Stored data entries
-----
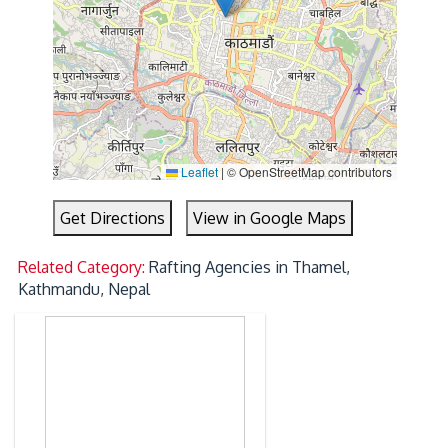
Leaflet
|
© OpenStreetMap contributors
Get Directions
View in Google Maps
Related Category:
Rafting Agencies in Thamel,
Kathmandu, Nepal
-----
◆ **What you have to do**: An exact copy of all the lines above is required, with the pictures removed.

◆ **Answer to this problem**:
Leaflet
|
© OpenStreetMap contributors
Get Directions
View in Google Maps
Related Category:
Rafting Agencies in Thamel,
Kathmandu, Nepal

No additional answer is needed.